The Latin American mafia every year generates about US$7 billion from this business. Many illegal migrants, including sex workers, often end in a life of trepidation, slavery, and wretchedness. Thousands of such stories circulate in media every day. The poor victim gathers huge sums of money (even by selling movable and unmovable property) for hopes of better future; they actually find themselves in the nets of mafia and destitution.
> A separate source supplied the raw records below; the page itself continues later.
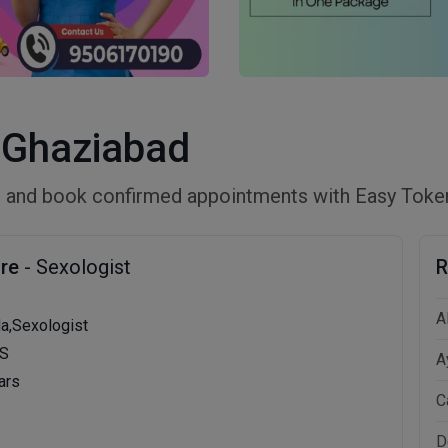
n Ghaziabad
ad and book confirmed appointments with Easy Toke
ore
- Sexologist
R
A
da,Sexologist
MS
A
ars
C
D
Motivation behind transnational crime is varied. Besides the avarice of the criminal mafias who are shun of any modicum of morality and are interested in nothing but quick accumulation of money, the other vested interests contribute to this business of gigantic size. As implied in the report, such a huge business could not thrive without connivance of corrupt state machinery. The erosion of legitimacy of Karzai government in Afghanistan is partly derived from corruption that has crept into his administration. The traditional Pashtuns view sections of the Taliban as morally upright while they view sections of administration as corrupt and immoral. In fact, the Taliban on many occasions has harped, though in a convoluted gamble, that it is morally superior to the corrupt and morally bankrupt Karzai regime. More so as recent trends indicate, not only the professionals (who profess crime as their business), but also religious fundamentalists and terrorists have been involved in organised crime to generate money for buying weapons and other equipment to further their agenda. It is well established how one of the notorious drug mafia Dawood Ibrahim, who invested in poppy cultivation in Afghanistan, partly funded the Mumbai terror attacks of 2008.
The point that needs emphasis is the organised crime as a menace has not been confined to mere generation money rather it has had a negative impact on the smooth functioning of national and international politics, contributed to degradation of the human mind, religious intolerance and immoral conduct. It is but a truism when Fedotov says “Transnational organised crime reaches into every region, and every country across the world. Stopping this transnational threat represents one of the international community’s greatest global challenges.” This calls for greater urgency and coordinated action.